There are many threads that lead to my current interest in fiber arts. On a purely aesthetic level my data visualization work tends to resonate with textile techniques such as weaving and knitting. The aesthetic similarities are an indication of deeper process-related and historical connections between computers and weaving. On a personal level programming and textile techniques both appeal to my affinity for mathematical and process-oriented thinking.
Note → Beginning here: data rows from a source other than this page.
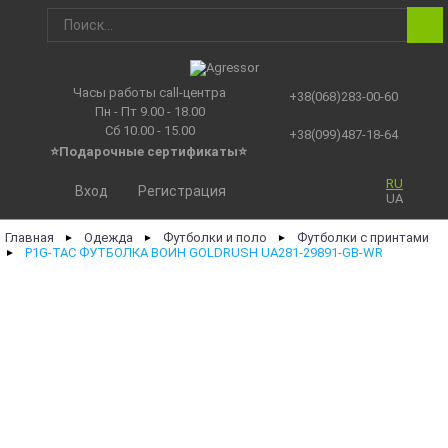
Часы работы call-центра
+38(068)283-00-60
Пн - Пт 9.00 - 18.00
Сб 10.00 - 15.00
+38(099)487-18-64
⭐Подарочные сертификаты
⭐
RU
Вход
Регистрация
UA
Главная
Одежда
Футболки и поло
Футболки с принтами
►
►
►
P1G-TAC ФУТБОЛКА ВОИН GOLDRUSH UA281-29891-GB-WR
►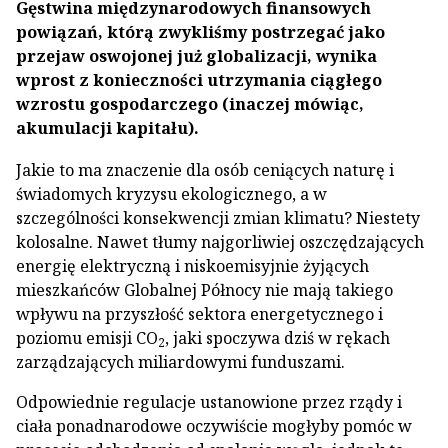
Gęstwina międzynarodowych finansowych
powiązań, którą zwykliśmy postrzegać jako
przejaw oswojonej już globalizacji, wynika
wprost z konieczności utrzymania ciągłego
wzrostu gospodarczego (inaczej mówiąc,
akumulacji kapitału).
Jakie to ma znaczenie dla osób ceniących naturę i
świadomych kryzysu ekologicznego, a w
szczególności konsekwencji zmian klimatu? Niestety
kolosalne. Nawet tłumy najgorliwiej oszczędzających
energię elektryczną i niskoemisyjnie żyjących
mieszkańców Globalnej Północy nie mają takiego
wpływu na przyszłość sektora energetycznego i
poziomu emisji CO
, jaki spoczywa dziś w rękach
2
zarządzających miliardowymi funduszami.
Odpowiednie regulacje ustanowione przez rządy i
ciała ponadnarodowe oczywiście mogłyby pomóc w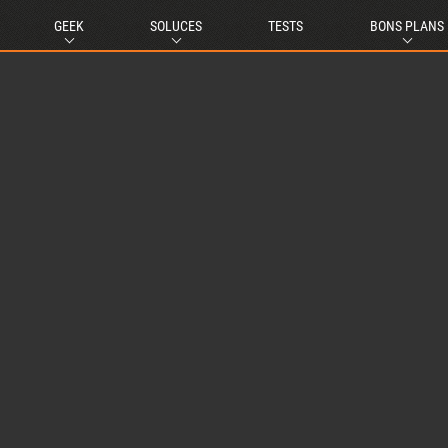
GEEK
SOLUCES
TESTS
BONS PLANS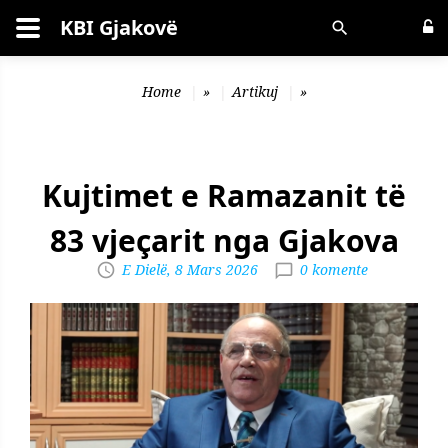
KBI Gjakovë
Kërko
Home
»
Artikuj
»
Kujtimet e Ramazanit të
83 vjeçarit nga Gjakova
E Dielë, 8 Mars 2026
0 komente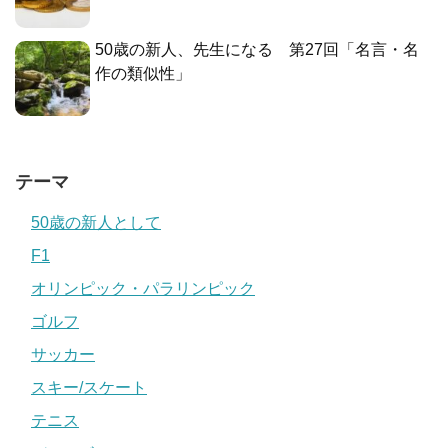
50歳の新人、先生になる 第27回「名言・名
作の類似性」
テーマ
50歳の新人として
F1
オリンピック・パラリンピック
ゴルフ
サッカー
スキー/スケート
テニス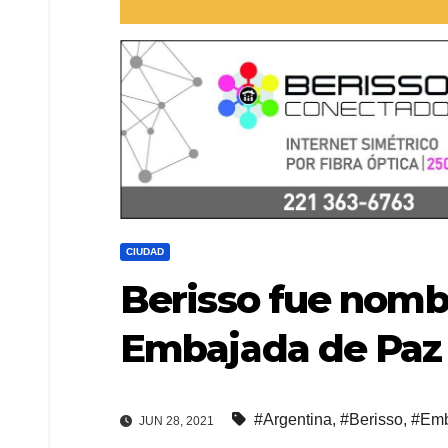
CIUDAD
Berisso fue nomb
Embajada de Paz
#Argentina
,
#Berisso
,
#Emb
JUN 28, 2021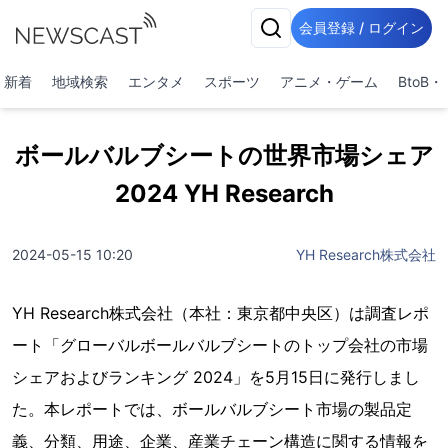
会員登録 / ログイン
新着
地域検索
エンタメ
スポーツ
アニメ・ゲーム
BtoB
ボールバルブシートの世界市場シェア
2024 YH Research
2024-05-15 10:20
YH Research株式会社
YH Research株式会社（本社：東京都中央区）は調査レポ
ート「グローバルボールバルブシートのトップ会社の市場
シェアおよびランキング 2024」を5月15日に発行しまし
た。本レポートでは、ボールバルブシート市場の製品定
義、分類、用途、企業、産業チェーン構造に関する情報を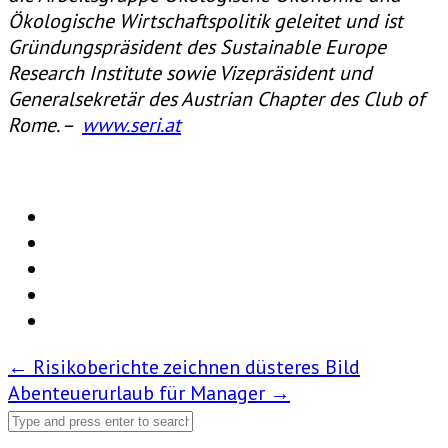
Ökologische Wirtschaftspolitik geleitet und ist
Gründungspräsident des Sustainable Europe
Research Institute sowie Vizepräsident und
Generalsekretär des Austrian Chapter des Club of
Rome. –
www.seri.at
Post
←
Risikoberichte zeichnen düsteres Bild
Abenteuerurlaub für Manager
→
navigation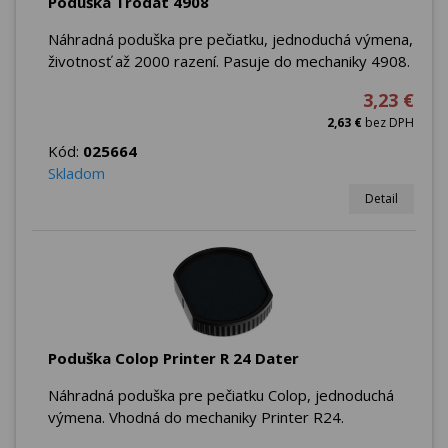
Poduška Trodat 4908
Náhradná poduška pre pečiatku, jednoduchá výmena,
životnosť až 2000 razení. Pasuje do mechaniky 4908.
3,23 €
2,63 €
bez DPH
Kód:
025664
Skladom
Detail
Poduška Colop Printer R 24 Dater
Náhradná poduška pre pečiatku Colop, jednoduchá
výmena. Vhodná do mechaniky Printer R24.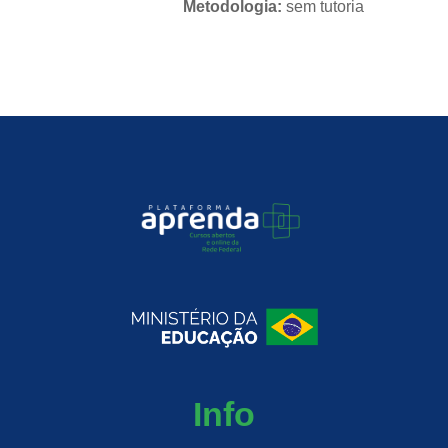
Metodologia:
sem tutoria
Instituição:
IFRS
Nível:
básico
Idioma:
português
Info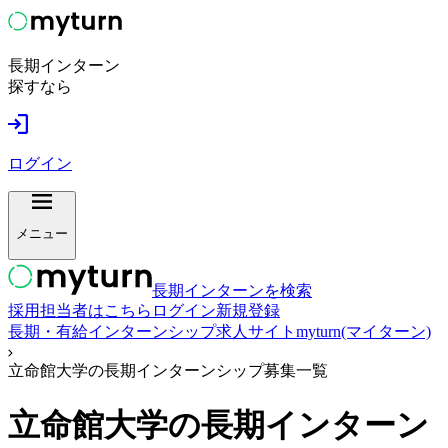
長期インターン
探すなら
ログイン
メニュー
長期インターンを検索
採用担当者はこちら
ログイン
新規登録
長期・有給インターンシップ求人サイトmyturn(マイターン)
立命館大学の長期インターンシップ募集一覧
立命館大学
の長期インターン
Another entry point was my interest in the perceptions of non-human animals and our relationships with them. Over the last decades I have been investigating human/animal relationships with my students in a class I call Interspecies Collaboration. This interest brought me to sheep and my fiber of choice – wool. (I have since become a sheep shearer and wool classer, and I take herding lessons with my mini aussie).
My projects muddle accepted epistemologies with alternative ways of knowing. I see the natural plant dye project I currently work on, "Interlopings ¬- Invasive Species / Endemic Breeds" as a data mapping of invasive species, investigating color and plants on chemical, cultural and spiritual levels. My projects often have a scientific component, which in this project gets juxtaposed with alchemy and witchcraft, as the plants involved have a rich history of magical and medicinal use.
My work has been exhibited internationally in venues such as The Walker Art Center (Minneapolis), Banff Centre for the Arts (Canada), The New Museum (New York), The Swedish National Public Art Council, Centro Colombo Americano (Bogota, Colombia), Somerset House (London, UK), Miniart Textile - International Fibre Art Exhibition (Como, Italy) and in the Whitney Biennial at the Whitney Museum of American Art (New York). It is discussed in numerous books, for example "Internet Art" by Rachel Greene, "Digital Art" by Christiane Paul and “Art + Science Now” by Stephen Wilson. I have also published texts about issues related to my practice, for example “Inquiries in Infomics”, a chapter in the anthology "Network Art - Practices and Positions" ed. Tom Corby (Routledge) and “Interspecies Collaboration, Making Art Together with Nonhuman Animals” in Tierstudien [Animal Studies] Issue 1 (Neofelis Verlag, Berlin, Germany). My animal vision simulation app Zoomorph ¬was created with the support of a Creative Capital grant.